Start of Input records
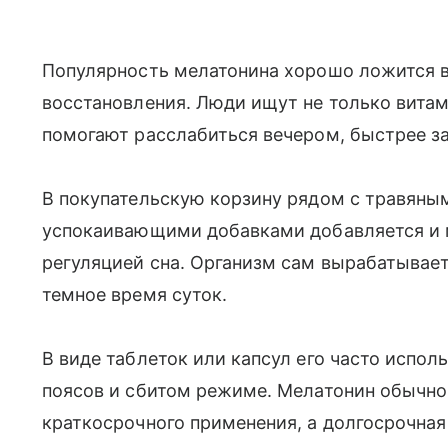
Популярность мелатонина хорошо ложится в
восстановления. Люди ищут не только витам
помогают расслабиться вечером, быстрее за
В покупательскую корзину рядом с травяным
успокаивающими добавками добавляется и м
регуляцией сна. Организм сам вырабатывает
темное время суток.
В виде таблеток или капсул его часто испо
поясов и сбитом режиме. Мелатонин обычно
краткосрочного применения, а долгосрочная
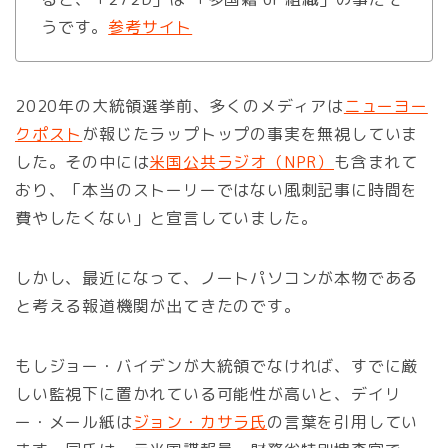
うです。
参考サイト
2020年の大統領選挙前、多くのメディアは
ニューヨー
クポスト
が報じたラップトップの事実を無視していま
した。その中には
米国公共ラジオ（NPR）
も含まれて
おり、「本当のストーリーではない風刺記事に時間を
費やしたくない」と宣言していました。
しかし、最近になって、ノートパソコンが本物である
と考える報道機関が出てきたのです。
もしジョー・バイデンが大統領でなければ、すでに厳
しい監視下に置かれている可能性が高いと、デイリ
ー・メール紙は
ジョン・カサラ氏
の言葉を引用してい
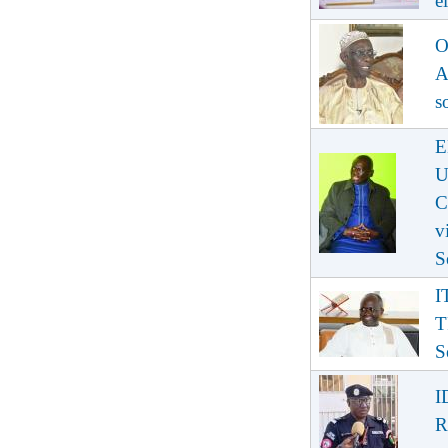
é
O
A
s
E
U
C
v
S
I
T
S
I
R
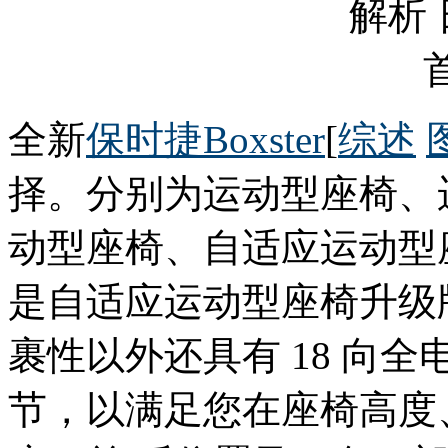
全新
保时捷Boxster
[
综述
择。分别为运动型座椅、
动型座椅、自适应运动型
是自适应运动型座椅升级
裹性以外还具有 18 向
节，以满足您在座椅高度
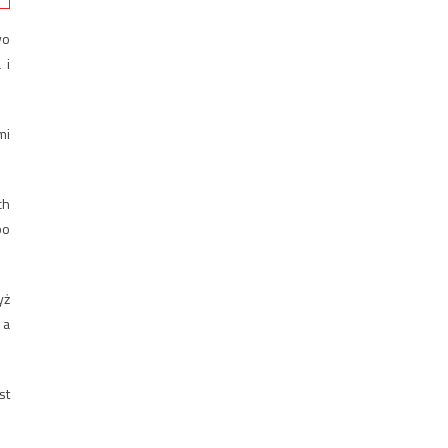
wo
 i
mi
ch
bo
yż
 a
st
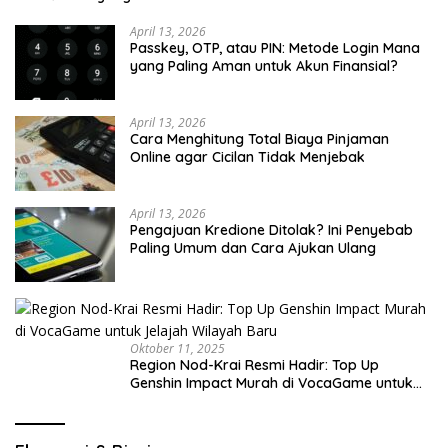
April 13, 2026
Passkey, OTP, atau PIN: Metode Login Mana
yang Paling Aman untuk Akun Finansial?
April 13, 2026
Cara Menghitung Total Biaya Pinjaman
Online agar Cicilan Tidak Menjebak
April 13, 2026
Pengajuan Kredione Ditolak? Ini Penyebab
Paling Umum dan Cara Ajukan Ulang
Oktober 11, 2025
Region Nod-Krai Resmi Hadir: Top Up
Genshin Impact Murah di VocaGame untuk
Jelajah Wilayah Baru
End of Input records
> _Work required_: Every line that holds the string "Cara" must be copied from the records above.

> _Problem solution_:
Cara Menghitung Total Biaya Pinjaman
Paling Umum dan Cara Ajukan Ulang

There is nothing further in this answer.